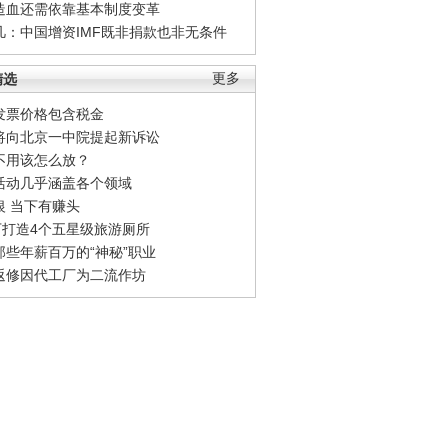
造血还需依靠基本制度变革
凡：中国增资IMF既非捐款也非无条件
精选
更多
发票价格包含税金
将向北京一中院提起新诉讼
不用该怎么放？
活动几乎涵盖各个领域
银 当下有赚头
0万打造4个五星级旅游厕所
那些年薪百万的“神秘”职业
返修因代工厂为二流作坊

==============================

Brief.
Give back the full listing verbatim, skipping each picture.

Result of the task.
造血还需依靠基本制度变革
凡：中国增资IMF既非捐款也非无条件
精选
更多
发票价格包含税金
将向北京一中院提起新诉讼
不用该怎么放？
活动几乎涵盖各个领域
银 当下有赚头
0万打造4个五星级旅游厕所
那些年薪百万的“神秘”职业
返修因代工厂为二流作坊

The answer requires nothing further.